Happy 2016. I’m afraid we have been very lapse and haven’t posted for a long time. We had lots of good intentions of posting at the very least a festive greeting but long to do lists left blogging at the bottom of the queue!
Anyhow we are here now and while we were researching the Parade of Progress story we also came across this rather stylish GM train…
The General Motors Aerotrain was designed by Chuck Jordan, GM styling department Designer of Special Projects in the mid 50’s. It utilised an experimental locomotive coupled to modified bus bodies.
At the time the railways were in trouble with the public preferring cars and subsidised buses and planes and the idea was to introduce super fast trains to try and win the customers back. General Motors’ vice president of styling, Harley Earl, began to discuss the possibility of marketing a new streamlined train that would wow rail travelers and be cheap for railroads to operate. Two demonstrators were made and toured the country in an attempt to sell the concept to various railroad companies but not enough research and development had been done and they weren’t successful.
Modelled on an intercity bus, the train was designed to be very lightweight and capable of speeds of over 100mph. They looked sleek and modern with great styling but were so underpowered that they required a diesel locomotive to help them climb high passes on the track. The innovative air suspension system was supposed to give a smooth ride but it was the opposite and very uncomfortable. The Aerotrain made it’s debut on the Pennsylvania Railroad in February of 1956. The Union Pacific also tried it with a service from Los Angeles to Las Vegas. Fares were low – $17.99 round trip including free food onboard. The new service was much hyped – Liberace was in the engineer’s seat when the inagural run arrived at the Las Vegas station in December 1956.

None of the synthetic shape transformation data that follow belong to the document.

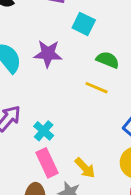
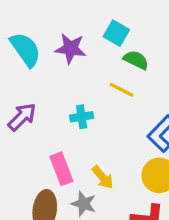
cyan square: (84, 24) -> (116, 33), moved
cyan cross: (44, 131) -> (82, 117), moved, turned 36

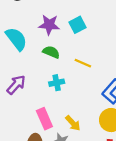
cyan square: (116, 33) -> (78, 25), turned 35
purple star: (71, 49) -> (49, 25), moved
green semicircle: (136, 60) -> (51, 52), moved

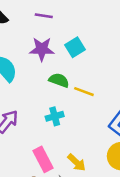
green semicircle: (51, 52) -> (59, 80), moved

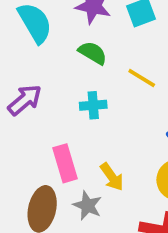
green semicircle: (59, 80) -> (93, 53), moved

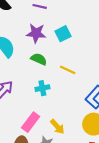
pink rectangle: (65, 163) -> (31, 122), turned 60

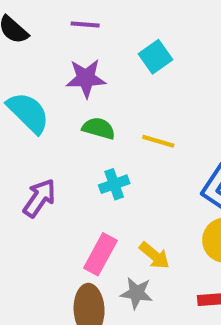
cyan square: (63, 34) -> (156, 57), moved

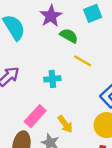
purple star: (86, 78) -> (51, 16), turned 30
green semicircle: (99, 128) -> (69, 36), moved

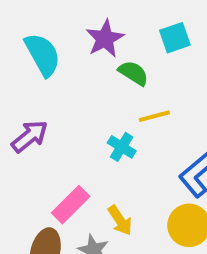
yellow line: (83, 61) -> (154, 116), turned -48
cyan cross: (52, 79) -> (122, 147), moved, turned 35

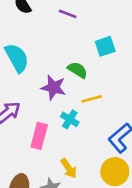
purple star: (105, 39) -> (53, 87), moved, turned -30
pink rectangle: (71, 205) -> (39, 136), moved, turned -30

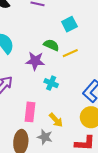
yellow line: (92, 99) -> (70, 53), moved
pink rectangle: (39, 136) -> (30, 112), moved

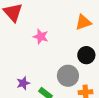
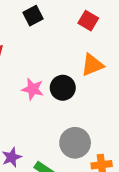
black circle: (86, 55) -> (63, 88), moved

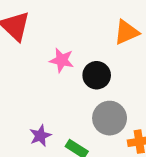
black circle: (63, 88) -> (97, 75), moved

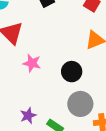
pink star: (62, 60) -> (32, 63), moved

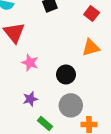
purple star: (28, 116) -> (30, 99), moved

By 1957 both prototypes were sold on for use as a commuter service where slower operating speeds would hopefully produce a better ride. Both Aerotrains were retired from service in 1966 – worn-out and unloved after only 10 years of service.
Much of the design reflected car styling of the day. The rear end looked like the back of a 1955 Chevy Station Wagon
Today the Aerotrains are in The National Railroad Museum in Green Bay, Wisconsin and the Museum Of Transportation in St. Louis. A scale replica of the Aerotrain – the Zooliner – is in use in the Washington Park and Zoo railway in Portland, Oregon.